Pemekaran di Tanah Papua diatur dalam beberapa beleid. Salah satunya adalah Undang-Undang Nomor 26 Tahun 2002 yang mengatur tentang pembentukan kabupaten seperti Sarmi, Raja Ampat, Yahukimo, Boven Digoel, Asmat, dan Teluk Bintuni.
Terkait dengan deforestasi, yang menjadi pertanyaan besar adalah apakah kebijakan pemekaran wilayah di Papua berdampak kepada laju deforestasi di Bumi Cendrawasih itu?
Data Yayasan Auriga Nusantara mengungkap, terjadi deforestasi di berbagai kabupaten hasil pemekaran di Tanah Papua selama 20 tahun terakhir.
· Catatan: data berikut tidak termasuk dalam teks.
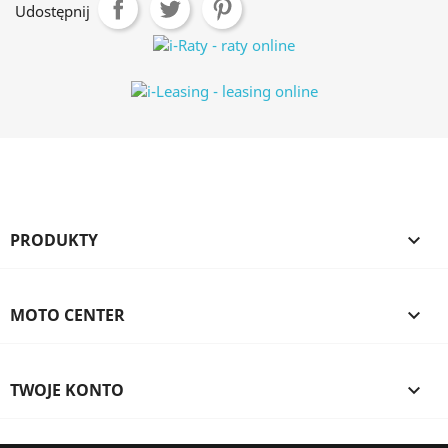
Udostępnij
PRODUKTY

MOTO CENTER

TWOJE KONTO
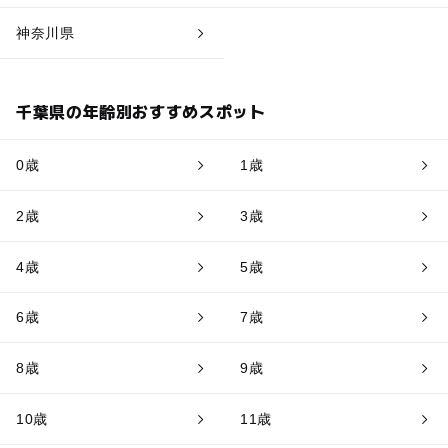
神奈川県
千葉県の年齢別おすすめスポット
0歳
1歳
2歳
3歳
4歳
5歳
6歳
7歳
8歳
9歳
10歳
11歳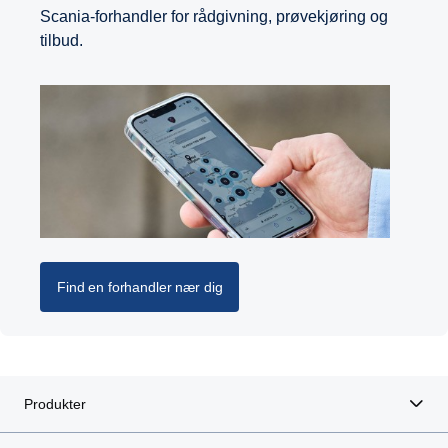
Scania-forhandler for rådgivning, prøvekjøring og
tilbud.
Find en forhandler nær dig
Produkter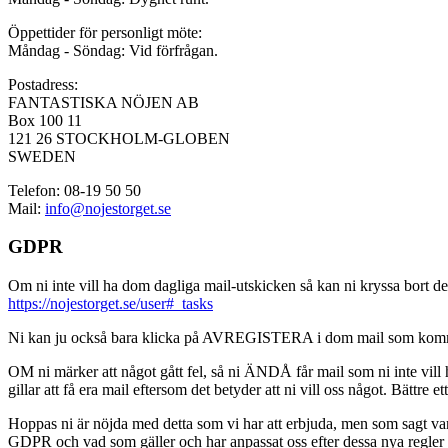
Öppettider för personligt möte:
Måndag - Söndag: Vid förfrågan.
Postadress:
FANTASTISKA NÖJEN AB
Box 100 11
121 26 STOCKHOLM-GLOBEN
SWEDEN
Telefon: 08-19 50 50
Mail:
info@nojestorget.se
GDPR
Om ni inte vill ha dom dagliga mail-utskicken så kan ni kryssa bort des
https://nojestorget.se/user#_tasks
Ni kan ju också bara klicka på AVREGISTERA i dom mail som kommer från 
OM ni märker att något gått fel, så ni ÄNDÅ får mail som ni inte vill ha
gillar att få era mail eftersom det betyder att ni vill oss något. Bättre et
Hoppas ni är nöjda med detta som vi har att erbjuda, men som sagt var, är 
GDPR och vad som gäller och har anpassat oss efter dessa nya regler och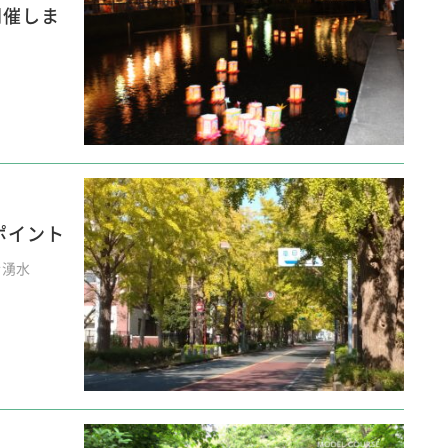
開催しま
ポイント
#湧水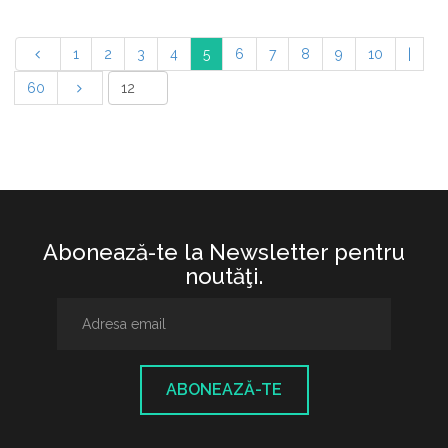
1
2
3
4
5
6
7
8
9
10
|
60
Abonează-te la Newsletter pentru
noutăţi.
ABONEAZĂ-TE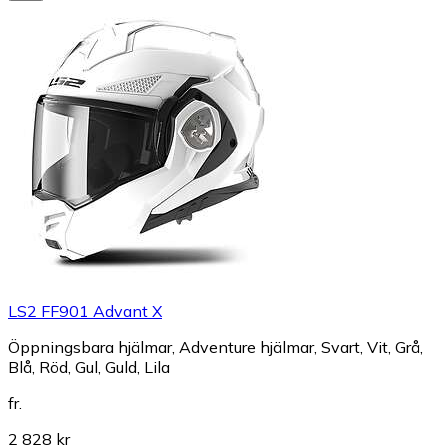
LS2 FF901 Advant X
Öppningsbara hjälmar, Adventure hjälmar, Svart, Vit, Grå,
Blå, Röd, Gul, Guld, Lila
fr.
2 828 kr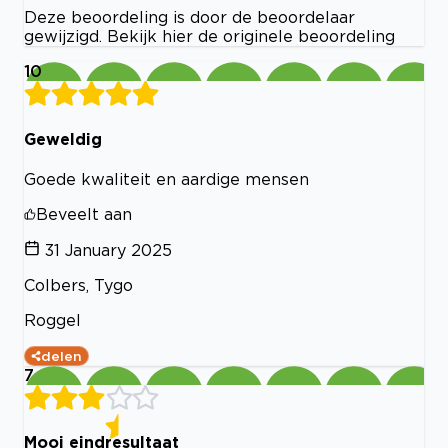
Deze beoordeling is door de beoordelaar
gewijzigd. Bekijk hier de originele beoordeling
10
Geweldig
Goede kwaliteit en aardige mensen
Beveelt aan
31 January 2025
Colbers, Tygo
Roggel
delen
7
Mooi eindresultaat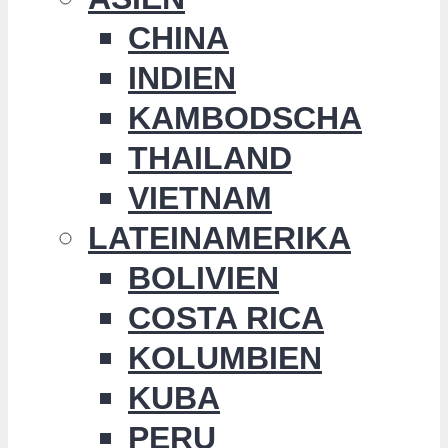
CHINA
INDIEN
KAMBODSCHA
THAILAND
VIETNAM
LATEINAMERIKA
BOLIVIEN
COSTA RICA
KOLUMBIEN
KUBA
PERU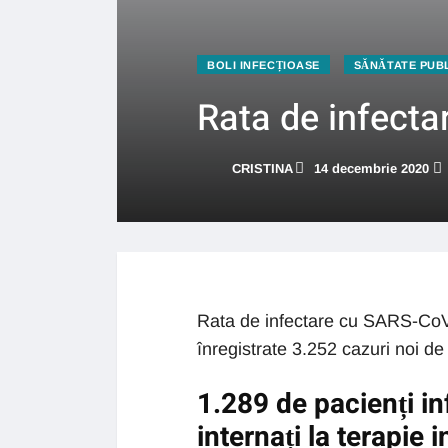
BOLI INFECȚIOASE
SĂNĂTATE PUB
Rata de infecta
CRISTINA
14 decembrie 2020
Rata de infectare cu SARS-CoV-2
înregistrate 3.252 cazuri noi de
1.289 de pacienți in
internați la terapie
Organisasi pegiat isu lingungan dan hutan tersebut menggabungkan dataset Global Forest Change dari Global Land Analysis and Discovery dan peta penutupan lahan oleh Kementerian Lingkungan Hidup dan Kehutanan 2000.
Hasilnya, setiap kabupaten mengalami deforestasi dalam rentang waktu 2001-2019. Deforestasi terbesar terjadi di Kabupaten Merauke seluas 123.049 hektare, disusul Kabupaten Boven Digoel seluas 51.600 hektare. Bila digabung, empat kabupaten tersebut mencatat deforestasi seluas 203.006 hektare. Angka itu hampir sepertiga dari seluruh tutupan hutan yang hilang di Tanah Papua.
Perlu diperhatikan, Boven Digoel, bersama Mappi dan Asmat merupakan kabupaten hasil pemekaran wilayah dari Merauke. Pemekaran wilayahnya dilaksanakan pada 2002, artinya deforestasi terjadi saat kabupaten baru mulai bermekarkan.
Di Papua Barat, luasan deforestasi terpantau merata. Auriga mencatat Kabupaten Teluk Bintuni dengan kehilangan tutupan hutan terbesar (33.443 hektare), Kabupaten Sorong (33.433 hektare), dan Kabupten Fakfak (31.776 hektare).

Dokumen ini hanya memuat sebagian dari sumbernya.